Who are you and what are you doing here?
My name is Benjamin Tassie, and I’m a composer. At now>press>play my job essentially entails upsetting children. Or scaring them, or exciting them… In other words I take the (fantastic) scripts and add sound effects and music to make them even more emotionally and physically engaging. In a way it’s a bit like composing for film, I have to heighten the narrative with music, as well as transporting the listener through sound effects and other production techniques.
So where do you begin?
I receive the script and voiceovers from the lovely people at now>press>play. First of all I have a listen through and make any small adjustments to timing and editing so that I have a rough version of the script. Then I begin adding sound effects and room atmospheres to bring it all to life.
Wait… ‘room atmospheres’?
Yes – the general background sounds that make up a room or space. This could be really obvious – like people talking and market sellers if you’re at a market, or it might be subtler, like a quiet ‘room tone’ (or hum) and some clever reverb things if you’re in, for example, an empty temple. We add those in so it feels more like you are somewhere, then I can layer other more obvious sound effects on top.

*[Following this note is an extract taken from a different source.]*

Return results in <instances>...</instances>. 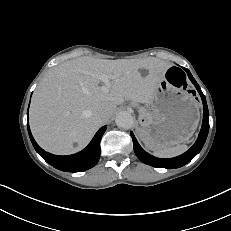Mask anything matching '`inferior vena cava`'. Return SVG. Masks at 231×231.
<instances>
[{"label":"inferior vena cava","instance_id":"inferior-vena-cava-1","mask_svg":"<svg viewBox=\"0 0 231 231\" xmlns=\"http://www.w3.org/2000/svg\"><path fill=\"white\" fill-rule=\"evenodd\" d=\"M98 116H99L102 120H106V119L109 118V113H108V111H106V110H100V111L98 112Z\"/></svg>","mask_w":231,"mask_h":231}]
</instances>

Well, that really depends on the script. Some are really obvious, like if it says “someone’s walking up the garden path” then I can go all out with a ‘walking up the garden path’ sound effect (like a Radio 4 drama), and some I have to be more inventive with – like adding a wolf-whistle if two characters are flirting. I like those ones especially – you can make everything funnier.

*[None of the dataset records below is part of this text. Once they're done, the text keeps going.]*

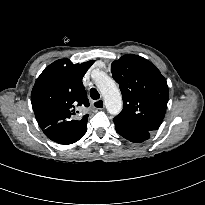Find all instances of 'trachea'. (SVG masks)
Returning <instances> with one entry per match:
<instances>
[{
	"label": "trachea",
	"mask_w": 205,
	"mask_h": 205,
	"mask_svg": "<svg viewBox=\"0 0 205 205\" xmlns=\"http://www.w3.org/2000/svg\"><path fill=\"white\" fill-rule=\"evenodd\" d=\"M90 96L93 100H97L100 98V94L98 93V91L95 88H91Z\"/></svg>",
	"instance_id": "trachea-1"
}]
</instances>
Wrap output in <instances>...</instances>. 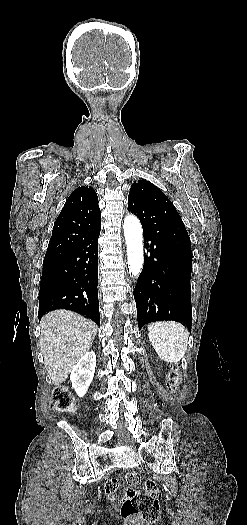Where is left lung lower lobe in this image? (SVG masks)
Masks as SVG:
<instances>
[{"label":"left lung lower lobe","instance_id":"left-lung-lower-lobe-1","mask_svg":"<svg viewBox=\"0 0 247 525\" xmlns=\"http://www.w3.org/2000/svg\"><path fill=\"white\" fill-rule=\"evenodd\" d=\"M144 266L134 289L138 326L179 321L191 330L190 277L192 258L162 236L144 231Z\"/></svg>","mask_w":247,"mask_h":525}]
</instances>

So after you’ve added the sound effects?
Then comes the music. This is either for parts where sound effects wouldn’t really work (we have some experiences where the children need to have time to work out some maths, for example) and others are to heighten the emotional content or up the dramatic tension.

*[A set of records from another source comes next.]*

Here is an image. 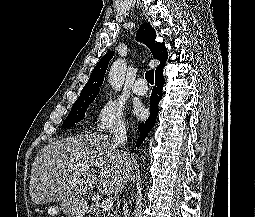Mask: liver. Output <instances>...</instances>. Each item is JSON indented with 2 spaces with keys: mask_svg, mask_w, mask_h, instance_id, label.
Wrapping results in <instances>:
<instances>
[{
  "mask_svg": "<svg viewBox=\"0 0 255 217\" xmlns=\"http://www.w3.org/2000/svg\"><path fill=\"white\" fill-rule=\"evenodd\" d=\"M71 165L86 169L69 175ZM132 171L130 156L116 150L110 137L81 134L51 142L39 151L32 165L29 194L35 204L72 202L83 199L97 184L101 193L116 195Z\"/></svg>",
  "mask_w": 255,
  "mask_h": 217,
  "instance_id": "6515ba94",
  "label": "liver"
}]
</instances>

And what kind of music do you write?
That really depends on the experience. I seem to have garnered a reputation with the script writers for writing music which tugs at the old heart strings! I suppose it’s quite film-like in that regard – I like to make it so the children will really feel as if they’re taking part in the action. Also, I think we learn best if we form strong emotional associations.
Is that your background, then – film music?
I have written for some short films, but mostly I write concert stuff, or more experimental music. Lately I’ve been working a lot with electronics. I trained at King’s College, The Royal Academy of Music, and then The Royal College of Music, so I have a strong classical background.
And what drew you to working with now>press>play?
I used to teach in a special needs centre for autistic and dyslexic children, and so I was really drawn to how now>press>play engage with children who are perhaps left behind by traditional classroom teaching. Like I said, I think we learn better and faster if we have an emotional attachment to something, or if we’re engaging with it on a number of levels. I really like how now>press>play do both of those things – that their experiences engage in story telling, movement and imagination.